## Given records
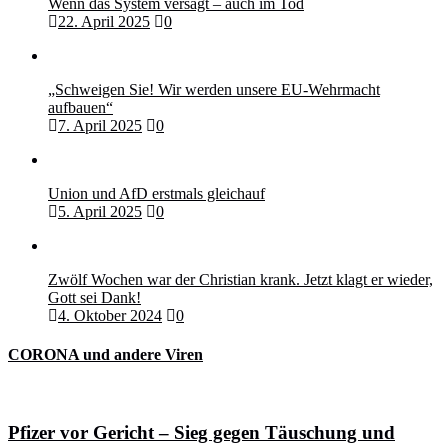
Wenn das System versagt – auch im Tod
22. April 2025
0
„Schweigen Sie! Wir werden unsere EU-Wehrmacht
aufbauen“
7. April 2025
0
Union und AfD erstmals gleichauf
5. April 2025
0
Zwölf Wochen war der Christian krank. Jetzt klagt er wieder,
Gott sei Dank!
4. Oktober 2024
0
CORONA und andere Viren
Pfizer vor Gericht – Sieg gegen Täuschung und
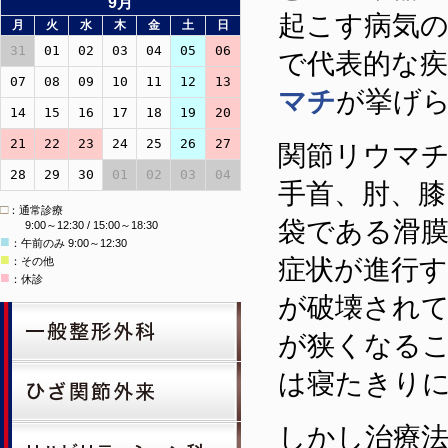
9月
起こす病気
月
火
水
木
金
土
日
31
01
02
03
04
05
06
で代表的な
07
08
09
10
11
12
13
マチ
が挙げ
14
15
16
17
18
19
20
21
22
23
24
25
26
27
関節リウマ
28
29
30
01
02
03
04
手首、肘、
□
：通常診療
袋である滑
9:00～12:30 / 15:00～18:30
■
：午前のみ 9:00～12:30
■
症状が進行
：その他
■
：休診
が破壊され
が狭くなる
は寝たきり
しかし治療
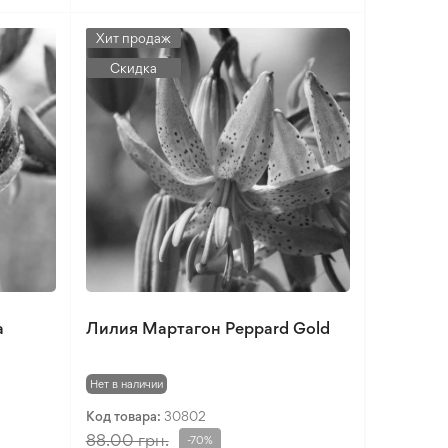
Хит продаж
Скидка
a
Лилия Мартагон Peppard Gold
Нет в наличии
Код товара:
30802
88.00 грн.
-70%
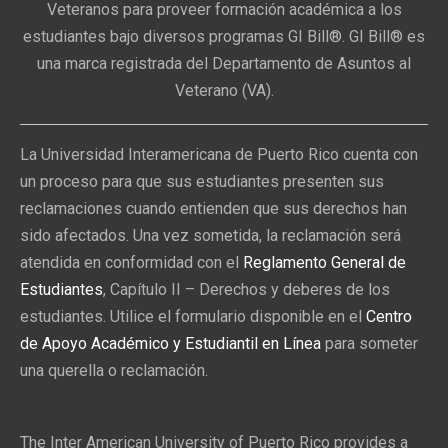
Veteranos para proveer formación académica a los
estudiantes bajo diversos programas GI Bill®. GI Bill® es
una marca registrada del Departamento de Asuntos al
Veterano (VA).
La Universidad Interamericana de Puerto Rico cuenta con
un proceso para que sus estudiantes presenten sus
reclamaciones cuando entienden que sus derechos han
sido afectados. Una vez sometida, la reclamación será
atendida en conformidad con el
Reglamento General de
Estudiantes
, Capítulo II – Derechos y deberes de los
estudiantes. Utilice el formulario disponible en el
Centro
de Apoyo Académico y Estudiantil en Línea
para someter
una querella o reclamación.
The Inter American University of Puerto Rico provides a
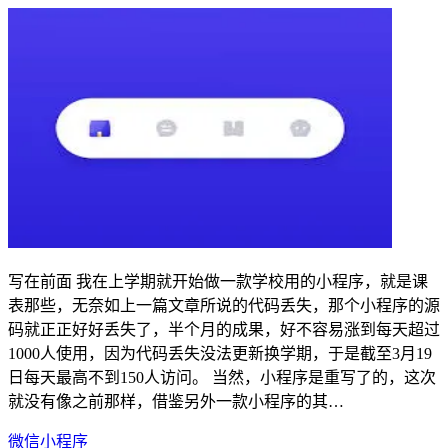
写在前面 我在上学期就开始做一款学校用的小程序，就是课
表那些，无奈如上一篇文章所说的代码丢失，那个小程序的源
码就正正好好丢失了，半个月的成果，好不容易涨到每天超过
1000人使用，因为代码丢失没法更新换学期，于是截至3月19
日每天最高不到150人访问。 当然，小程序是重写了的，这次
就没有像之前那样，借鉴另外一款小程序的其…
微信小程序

## About this task
Please make an exact copy of the records, leaving out any picture.

## Task output
Wenn das System versagt – auch im Tod
22. April 2025
0
„Schweigen Sie! Wir werden unsere EU-Wehrmacht
aufbauen“
7. April 2025
0
Union und AfD erstmals gleichauf
5. April 2025
0
Zwölf Wochen war der Christian krank. Jetzt klagt er wieder,
Gott sei Dank!
4. Oktober 2024
0
CORONA und andere Viren
Pfizer vor Gericht – Sieg gegen Täuschung und
9月
起こす病気
月
火
水
木
金
土
日
31
01
02
03
04
05
06
で代表的な
07
08
09
10
11
12
13
マチ
が挙げ
14
15
16
17
18
19
20
21
22
23
24
25
26
27
関節リウマ
28
29
30
01
02
03
04
手首、肘、
□
：通常診療
袋である滑
9:00～12:30 / 15:00～18:30
■
：午前のみ 9:00～12:30
■
症状が進行
：その他
■
：休診
が破壊され
が狭くなる
は寝たきり
しかし治療
Хит продаж
Скидка
a
Лилия Мартагон Peppard Gold
Нет в наличии
Код товара:
30802
88.00 грн.
-70%
Veteranos para proveer formación académica a los
estudiantes bajo diversos programas GI Bill®. GI Bill® es
una marca registrada del Departamento de Asuntos al
Veterano (VA).
La Universidad Interamericana de Puerto Rico cuenta con
un proceso para que sus estudiantes presenten sus
reclamaciones cuando entienden que sus derechos han
sido afectados. Una vez sometida, la reclamación será
atendida en conformidad con el
Reglamento General de
Estudiantes
, Capítulo II – Derechos y deberes de los
estudiantes. Utilice el formulario disponible en el
Centro
de Apoyo Académico y Estudiantil en Línea
para someter
una querella o reclamación.
The Inter American University of Puerto Rico provides a
写在前面 我在上学期就开始做一款学校用的小程序，就是课
表那些，无奈如上一篇文章所说的代码丢失，那个小程序的源
码就正正好好丢失了，半个月的成果，好不容易涨到每天超过
1000人使用，因为代码丢失没法更新换学期，于是截至3月19
日每天最高不到150人访问。 当然，小程序是重写了的，这次
就没有像之前那样，借鉴另外一款小程序的其…
微信小程序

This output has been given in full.